The 2011–12 Frölunda HC season is Frölunda HC's 32nd and current season in the top Swedish league, Elitserien (SEL). The regular season started on September 13, 2011 at home against newly promoted Växjö Lakers and ended on March 6, 2012 at home against Färjestad BK.

Regular season
On November 3, in a home game against Modo, early in the first period Frederik Andersen was run over by Modo's captain Ole-Kristian Tollefsen, who received a minor penalty for charging. Andersen's head struck the crossbar but he continued playing, allowing two goals despite making a spectacular save before the first period ended. During the first intermission, Andersen felt ill and decided to not return to the ice for the rest of the game. Hellberg stepped in and Frölunda managed to overcome their two-goal deficit by scoring four goals in the first nine minutes of the second period. In the third Modo's Nicklas Danielsson elbowed Joel Lundqvist in the face, causing a jaw fracture for Lundqvist. The game eventually ended in a 6–3 win, and Danielsson was reported to the Swedish Ice Hockey Association's Disciplinary Board the following day for checking to the head.

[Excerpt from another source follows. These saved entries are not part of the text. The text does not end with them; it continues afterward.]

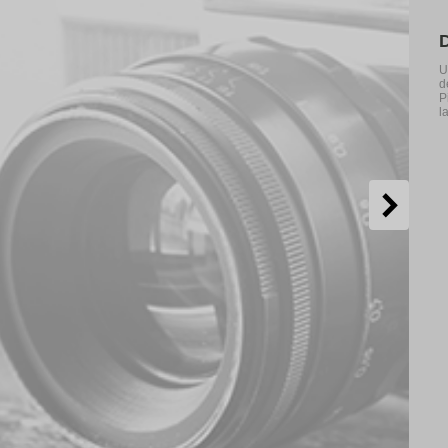
U
d
P
l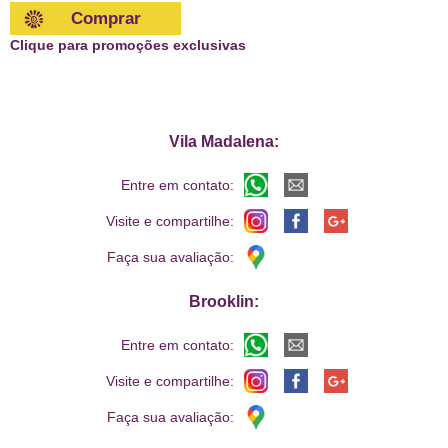
Comprar
Clique para promoções exclusivas
Vila Madalena:
Entre em contato:
Visite e compartilhe:
Faça sua avaliação:
Brooklin:
Entre em contato:
Visite e compartilhe:
Faça sua avaliação: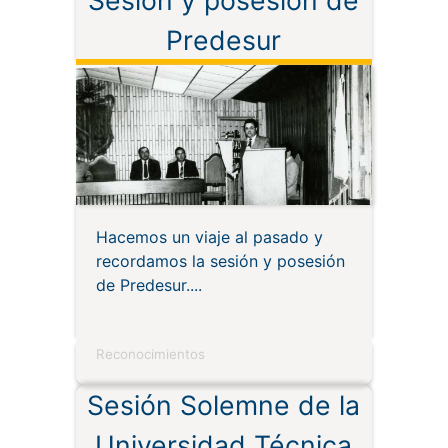
Sesión y posesión de
Predesur
Hacemos un viaje al pasado y
recordamos la sesión y posesión
de Predesur.
Reconocimientos
Sesión Solemne de la
Universidad Técnica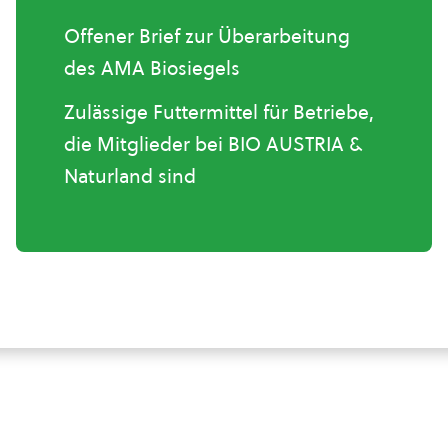
Offener Brief zur Überarbeitung
des AMA Biosiegels
Zulässige Futtermittel für Betriebe,
die Mitglieder bei BIO AUSTRIA &
Naturland sind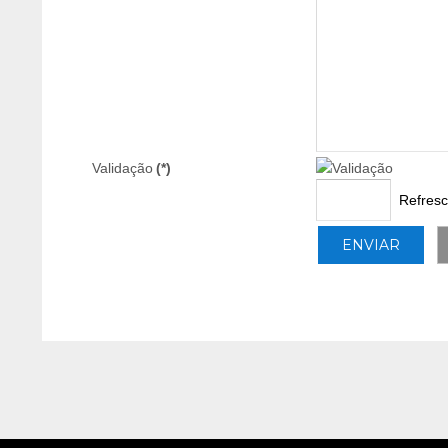
Validação
(*)
Refresc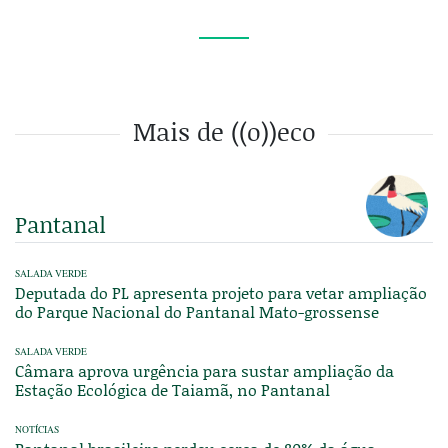
Mais de ((o))eco
Pantanal
SALADA VERDE
Deputada do PL apresenta projeto para vetar ampliação
do Parque Nacional do Pantanal Mato-grossense
SALADA VERDE
Câmara aprova urgência para sustar ampliação da
Estação Ecológica de Taiamã, no Pantanal
NOTÍCIAS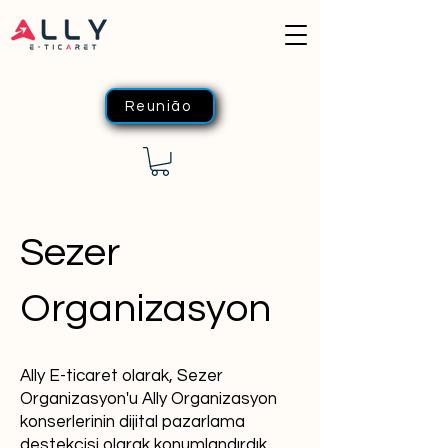
Reunião
Sezer
Organizasyon
Ally E-ticaret olarak, Sezer
Organizasyon'u Ally Organizasyon
konserlerinin dijital pazarlama
destekçisi olarak konumlandırdık.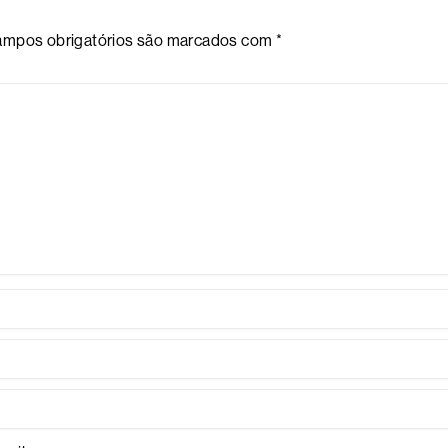
mpos obrigatórios são marcados com
*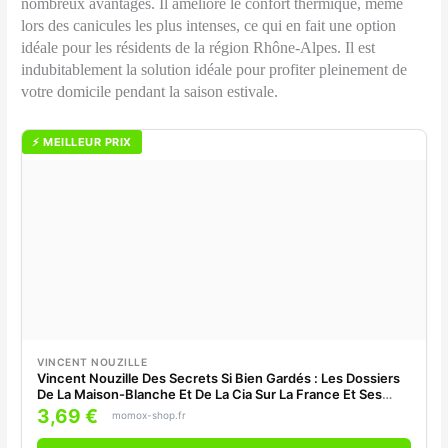
nombreux avantages. Il améliore le confort thermique, même
lors des canicules les plus intenses, ce qui en fait une option
idéale pour les résidents de la région Rhône-Alpes. Il est
indubitablement la solution idéale pour profiter pleinement de
votre domicile pendant la saison estivale.
⚡ MEILLEUR PRIX
VINCENT NOUZILLE
Vincent Nouzille Des Secrets Si Bien Gardés : Les Dossiers
De La Maison-Blanche Et De La Cia Sur La France Et Ses
Présidents : 1958-1981
3,69 €
momox-shop.fr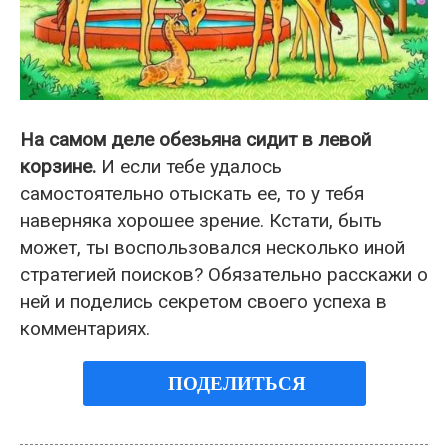
На самом деле обезьяна сидит в левой
корзине.
И если тебе удалось
самостоятельно отыскать ее, то у тебя
наверняка хорошее зрение. Кстати, быть
может, ты воспользовался несколько иной
стратегией поисков? Обязательно расскажи о
ней и поделись секретом своего успеха в
комментариях.
ПОДЕЛИТЬСЯ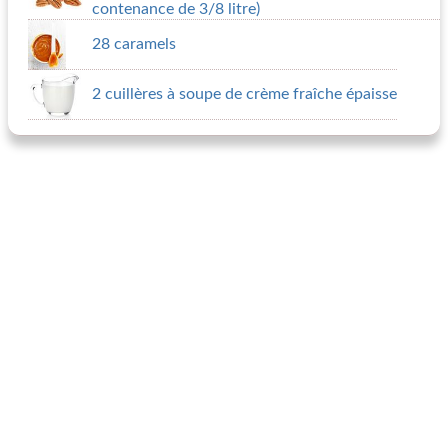
contenance de 3/8 litre)
28 caramels
2 cuillères à soupe de crème fraîche épaisse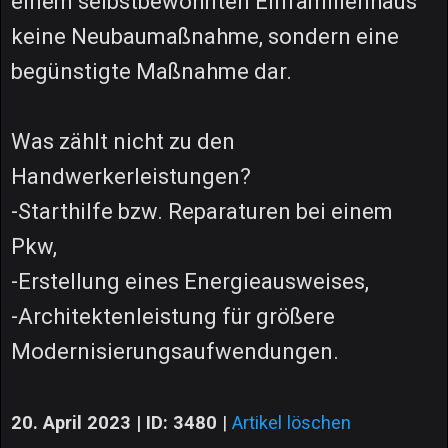
einem selbstbewohnten Einfamilienhaus
keine Neubaumaßnahme, sondern eine
begünstigte Maßnahme dar.
Was zählt nicht zu den
Handwerkerleistungen?
-Starthilfe bzw. Reparaturen bei einem
Pkw,
-Erstellung eines Energieausweises,
-Architektenleistung für größere
Modernisierungsaufwendungen.
20. April 2023 | ID: 3480
|
Artikel löschen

Danielsson was suspended for two Elitserien games and one international Karjala Cup game, and was fined 11,000 SEK. In the following game on November 5 against Linköping—the last game before the Karjala Cup break—the injury list was further expanded when Magnus Kahnberg was hit blind-sided in the head by former teammate Sebastian Karlsson. Kahnberg fell unconscious, with his face first to the ice, and laid bleeding for several minutes before he was taken out on a stretcher. The hit resulted in Kahnberg being hospitalised with a severe concussion, a deep forehead laceration, and several teeth knocked out. Karlsson was ejected from the game for checking to the head, and received a match penalty. Karlsson was later suspended for eleven Elitserien games and three 2011 European Trophy playoff games. Frölunda suffered their first loss on home ice as the game ended 1–2, and Frölunda went into the break third in the standings with 37 points, two points short of then league leaders HV71.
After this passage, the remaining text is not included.